In a meta-analysis entitled The Nature of Procrastination, psychologist Piers Steel defines procrastination as voluntarily delaying an intended course of action despite expecting to be worse off for the delay. Framed this way, it seems very irrational: why would we choose to make ourselves worse off?

There doesn't seem to be a simple answer. Here's just a few of the factors that Steel brings up:

  • Temporal discounting (Grüne-Yanoff; 2015): People consistently choose immediate payoffs over delayed ones, even if the delayed ones are greater. These delayed payoffs are "discounted" in that they literally seem less valuable than the more immediate ones.
  • Deadlines (Gersick, 1989): People indeed do kick things into gear as a deadline is approaching — which is to say that we dally until a deadline comes close enough for us to see its teeth.
  • Task aversiveness (Milgram, Sroloff, and Rosenbaum; 1988): As you might imagine, tasks we regard as being unpleasant or which we feel we're being forced to do are more likely be avoided.
  • Anxiety (Aitkin; 1982): Thinking about a project may lead to feelings of anxiety — a fear of failure, a fear of rejection, and a general doubting one's abilities.
  • Impulsiveness (Blatt and Quinlan; 1967): If you feel pushed to pursue gratification or find many tasks competing for your attention, those things chip away at your overall effectiveness.

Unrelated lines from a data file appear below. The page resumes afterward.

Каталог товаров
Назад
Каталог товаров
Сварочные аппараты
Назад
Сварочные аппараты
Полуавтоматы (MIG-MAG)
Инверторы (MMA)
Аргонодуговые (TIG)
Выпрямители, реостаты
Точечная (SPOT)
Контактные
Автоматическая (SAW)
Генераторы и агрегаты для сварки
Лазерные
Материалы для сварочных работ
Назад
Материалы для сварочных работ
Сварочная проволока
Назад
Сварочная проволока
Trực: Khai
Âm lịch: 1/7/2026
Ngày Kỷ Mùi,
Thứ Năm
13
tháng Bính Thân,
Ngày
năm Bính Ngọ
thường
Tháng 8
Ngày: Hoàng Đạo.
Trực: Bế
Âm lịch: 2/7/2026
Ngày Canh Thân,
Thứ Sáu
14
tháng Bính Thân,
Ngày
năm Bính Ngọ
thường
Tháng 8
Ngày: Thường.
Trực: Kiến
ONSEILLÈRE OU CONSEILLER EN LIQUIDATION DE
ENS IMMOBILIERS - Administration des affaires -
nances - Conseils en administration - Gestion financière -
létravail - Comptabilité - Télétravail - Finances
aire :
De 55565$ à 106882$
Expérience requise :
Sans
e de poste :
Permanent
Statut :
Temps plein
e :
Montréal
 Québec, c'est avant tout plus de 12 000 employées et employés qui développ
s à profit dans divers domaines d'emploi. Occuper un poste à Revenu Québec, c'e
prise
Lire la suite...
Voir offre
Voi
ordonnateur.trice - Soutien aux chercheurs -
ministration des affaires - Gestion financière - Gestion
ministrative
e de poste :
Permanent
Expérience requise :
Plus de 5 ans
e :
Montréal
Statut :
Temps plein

These factors come together to form what Steven Pressfield dubs The Resistance in his book The War of Art: a self-sabotaging force that, unless overcome, will prevent us from closing the gap between who we are and who we hope to become.

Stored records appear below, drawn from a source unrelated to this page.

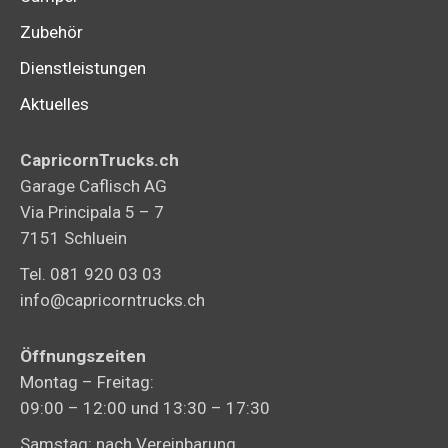
Zubehör
Dienstleistungen
Aktuelles
CapricornTrucks.ch
Garage Caflisch AG
Via Principala 5 – 7
7151 Schluein
Tel. 081 920 03 03
info@capricorntrucks.ch
Öffnungszeiten
Montag – Freitag:
09:00 – 12:00 und 13:30 – 17:30
Samstag: nach Vereinbarung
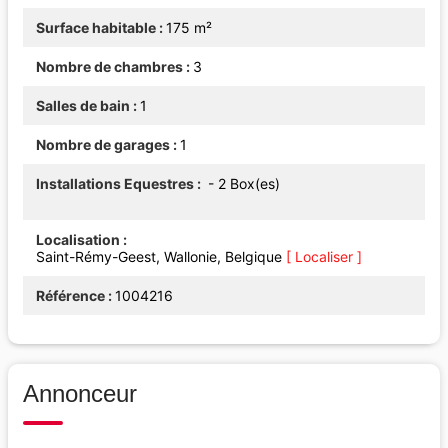
Surface habitable
175 m²
Nombre de chambres
3
Salles de bain
1
Nombre de garages
1
Installations Equestres
- 2 Box(es)
Localisation
Saint-Rémy-Geest, Wallonie, Belgique
[ Localiser ]
Référence
1004216
Annonceur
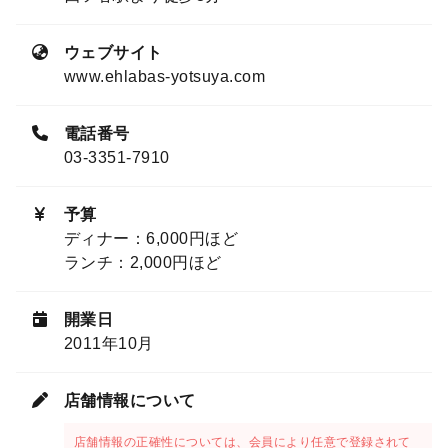
ウェブサイト
www.ehlabas-yotsuya.com
電話番号
03-3351-7910
予算
ディナー：6,000円ほど
ランチ：2,000円ほど
開業日
2011年10月
店舗情報について
店舗情報の正確性については、会員により任意で登録されて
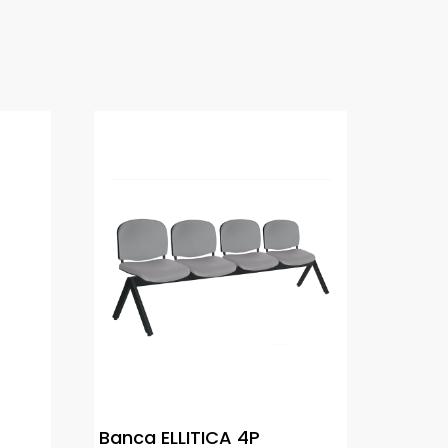
Banca ELLITICA 4P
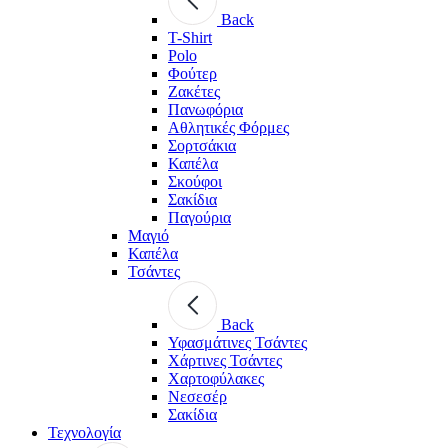
Back
T-Shirt
Polo
Φούτερ
Ζακέτες
Πανωφόρια
Αθλητικές Φόρμες
Σορτσάκια
Καπέλα
Σκούφοι
Σακίδια
Παγούρια
Μαγιό
Καπέλα
Τσάντες
Back
Υφασμάτινες Τσάντες
Χάρτινες Τσάντες
Χαρτοφύλακες
Νεσεσέρ
Σακίδια
Τεχνολογία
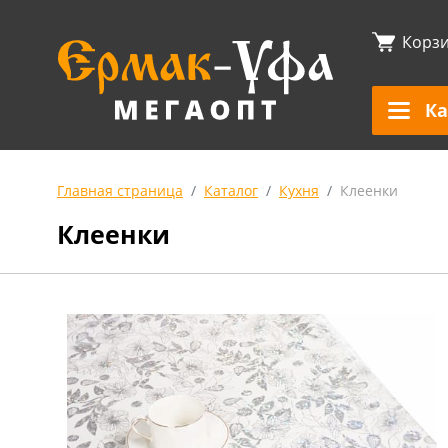
Корз
Ка
Главная страница
Каталог
Кухня
Клеенки
Клеенки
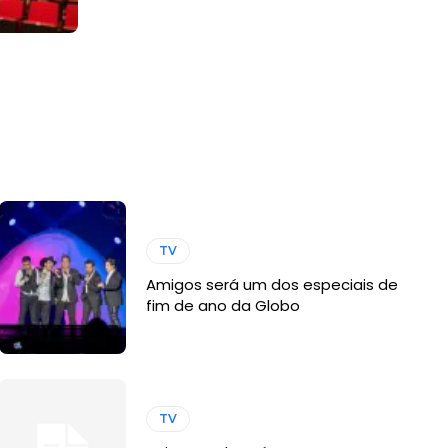
TV
Amigos será um dos especiais de
fim de ano da Globo
TV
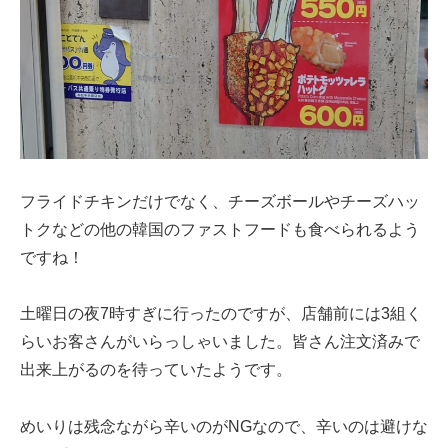
フライドチキンだけでなく、チーズボールやチーズハッ
トクなどの他の韓国のファストフードも食べられるよう
ですね！
土曜日の夜7時すぎに行ったのですが、店舗前には3組く
らいお客さんがいらっしゃいました。皆さん注文済みで
出来上がるのを待っていたようです。
めいりは残念ながら辛いのがNGなので、辛いのは避けな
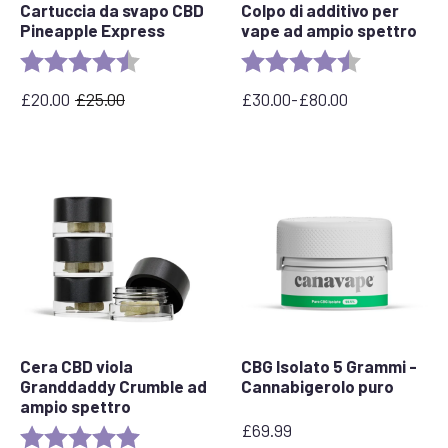
Cartuccia da svapo CBD
Colpo di additivo per
Pineapple Express
vape ad ampio spettro
Rating:
4.6 out of 5 stars
Rating:
4.8 out of 5 
£
20.00
£
25.00
£
30.00
-
£
80.00
Il
Il
Fascia
prezzo
prezzo
di
originale
attuale
prezzo:
era:
è:
da
£25,00.
£
£30,00
20,00.
a
£80,00
Cera CBD viola
CBG Isolato 5 Grammi -
Granddaddy Crumble ad
Cannabigerolo puro
ampio spettro
£
69.99
Rating:
5.0 out of 5 stars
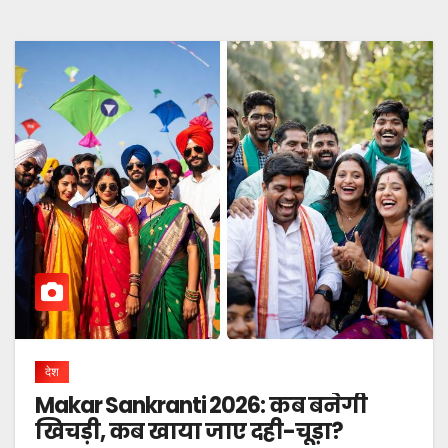
देश
Makar Sankranti 2026: कब बनेगी
खिचड़ी, कब खाया जाए दही-चूड़ा?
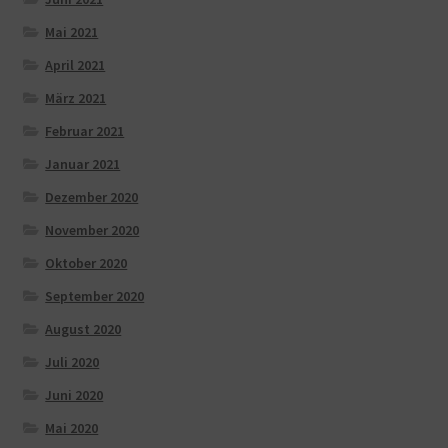
Mai 2021
April 2021
März 2021
Februar 2021
Januar 2021
Dezember 2020
November 2020
Oktober 2020
September 2020
August 2020
Juli 2020
Juni 2020
Mai 2020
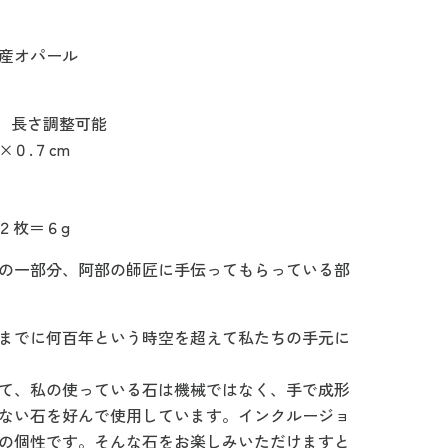
産オパール
m 長さ調整可能
×０.７cm
 ２枚＝６g
の一部分、阿部の師匠に手伝ってもらっている部
までに何百年という時空を超えて私たちの手元に
て、私の使っている石は機械ではなく、手で成形
ない石を好んで使用しています。インクルージョ
の個性です。そんな石をお楽しみいただけますと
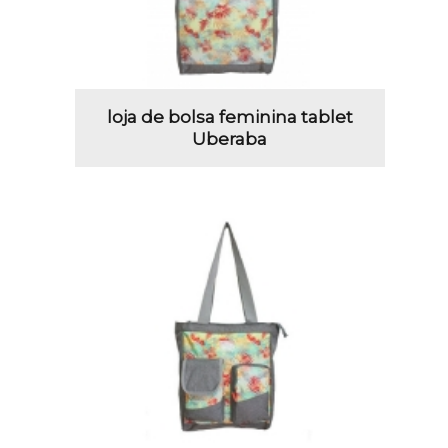
loja de bolsa feminina tablet
Uberaba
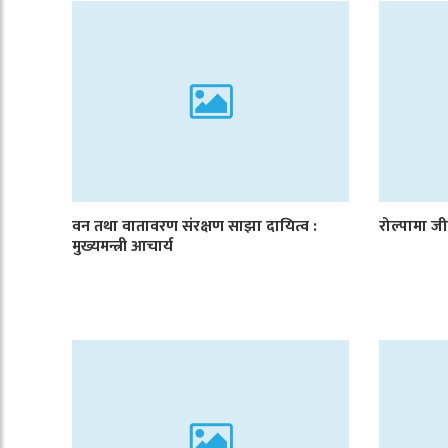
वन तथा वातावरण संरक्षण साझा दायित्व :
रोल्पामा जी
मुख्यमन्त्री आचार्य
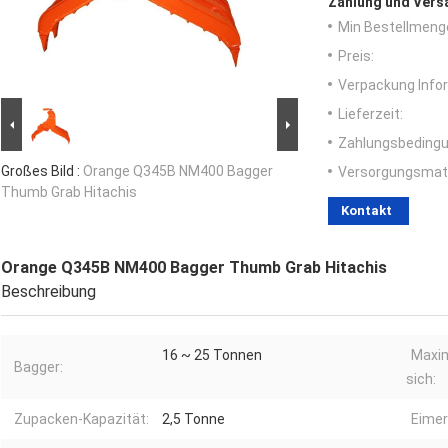
Zahlung und Vers
Min Bestellmeng
Preis:
Verpackung Info
Lieferzeit:
Zahlungsbedingu
Großes Bild :
Orange Q345B NM400 Bagger
Versorgungsmater
Thumb Grab Hitachis
Kontakt
Orange Q345B NM400 Bagger Thumb Grab Hitachis
Beschreibung
16 ~ 25 Tonnen
Maxim
Bagger:
sich:
Zupacken-Kapazität:
2,5 Tonne
Eimer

Somehow, Wordle beat right through The Resistance in my own life.

I think I've figured out how.

How motivation works (and why Wordle is so addictive)

In his article entitled Integrating Theories of Motivation, Piers Steel introduces what he calls temporal motivation theory (TMT). TMT is a formula that claims to depict how motivated we are (or aren't) to do something. It looks like this:

Screenshot taken from Wikipedia

To break these factors down:

  1. [M]otivation: Given many options, we end up doing the thing for which the motivation score is highest
  2. [E]xpectancy: How confident we are that we can complete a task
  3. [V]alue: How important/desirable we think the task is
  4. [I]mpulsiveness: Anything that might distract you from the task
  5. [D]elay: I prefer deadline; how long you have to complete the task

Increasing E and V increases the likelihood that you'll do something; increasing I and D decreases the likelihood that you'll do something.

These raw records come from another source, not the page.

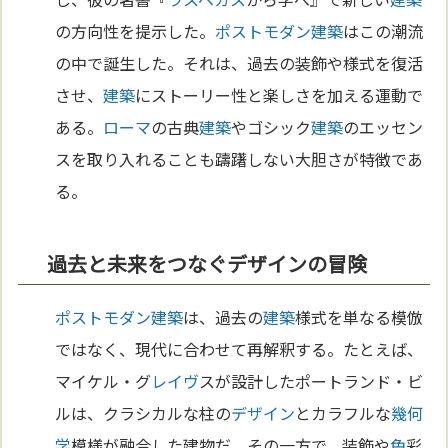
の方向性を提示した。
ポストモダン
建築
はこの潮流
の中で誕生した。それは、過去の装飾や様式を復活
させ、
建築
にストーリー性と楽しさを加える運動で
ある。
ローマ
の古典
建築
やゴシック
建築
のエッセン
スを取り入れることも躊躇しない大胆さが特徴であ
る。
過去と未来をつなぐデザインの冒険
ポストモダン
建築
は、過去の
建築
様式を単なる模倣
ではなく、現代に合わせて再解釈する。たとえば、
マイケル・グ
レイヴ
スが設計したポートランド・ビ
ルは、クラシカルな柱の
デザイン
とカラフルな
幾何
学
模様が融合した建物だ。その一方で、装飾や
色
彩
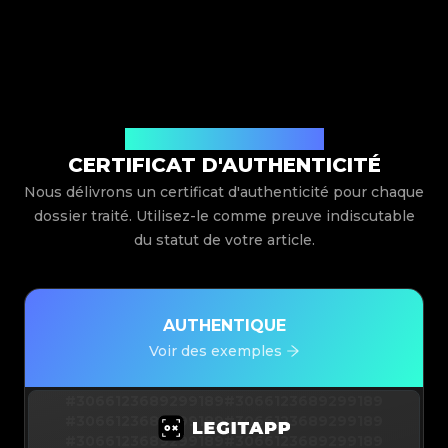
Délivré par Legit App Limited
CERTIFICAT D'AUTHENTICITÉ
Nous délivrons un certificat d'authenticité pour chaque
dossier traité. Utilisez-le comme preuve indiscutable
du statut de votre article.
AUTHENTIQUE
Voir des exemples
#3066123689299189
#3066123689299189
#3066123689299189
#3066123689299189
#3066123689299189
#3066123689299189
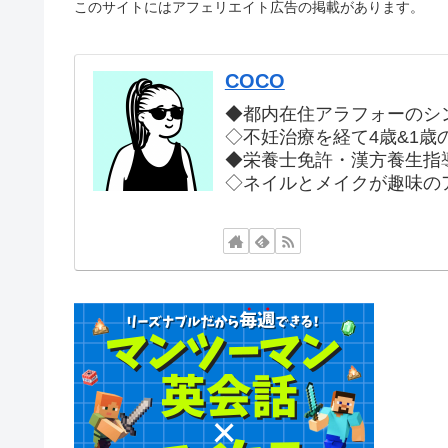
このサイトにはアフェリエイト広告の掲載があります。
COCO
◆都内在住アラフォーのシ
◇不妊治療を経て4歳&1歳
◆栄養士免許・漢方養生指
◇ネイルとメイクが趣味の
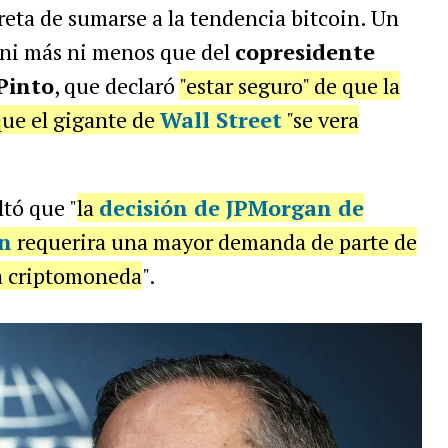
reta de sumarse a la tendencia bitcoin. Un
n ni más ni menos que del
copresidente
Pinto
, que declaró
"estar seguro" de que la
ue el gigante de
Wall Street
"se vera
ltó que "
la
decisión de JPMorgan de
in
requerira una mayor demanda de parte de
la criptomoneda
".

Photo by bruce mars / Unsplash

Here's what happens when I plug Wordle into that formula:

  • Expectancy: High! I have a 317-day streak. I'm 100% confident that I'll solve the puzzle.  
  • Value: High! This is pure fun; there's no cost and no strings attached. Not even an ad. How many things in life can you say that about?
  • Impulsiveness: Low! On average, it only takes 2 – 3 minutes to solve the daily Wordle... and if I get distracted, my wife will win. Safe to say, my day pauses for Wordle.
  • Delay: Low! As soon as I boot up Wordle, I know that I'll be getting a kick of dopamine in about three minutes.

This combination of factors yields a high motivation score.

The formula suggests that my urge to play Wordle should be strong.

Indeed, it is.

Extrapolating on that a bit led me to the most important/effective productivity lesson I've ever encountered:

To increase motivation, reduce your time commitment

Time seems to be the most important part of this formula.

Chew on this for a bit.

As the time required to complete a task goes down, several things happen:

  • Expectancy goes up. You feel more confident. I can't do 100 pushups, but I can do five each time I step on or off my balcony (where I do most of my writing.)
  • Task aversion goes down. I dislike vacuuming, but if it's only going to take 3 minutes, I can put up with that.
  • Distractions become limited. Plus, the closer our deadline is, the more likely we are to concentrate and get things done — a la Gersick, 1989.

In other words: reducing the amount of time you have to do something makes you significantly more likely to actually do it.

Wordle takes this one step further by massively limiting the amount of time we can spend on it — you only get to play one game per day — and I think this contributed significantly to the game's ability to hook people.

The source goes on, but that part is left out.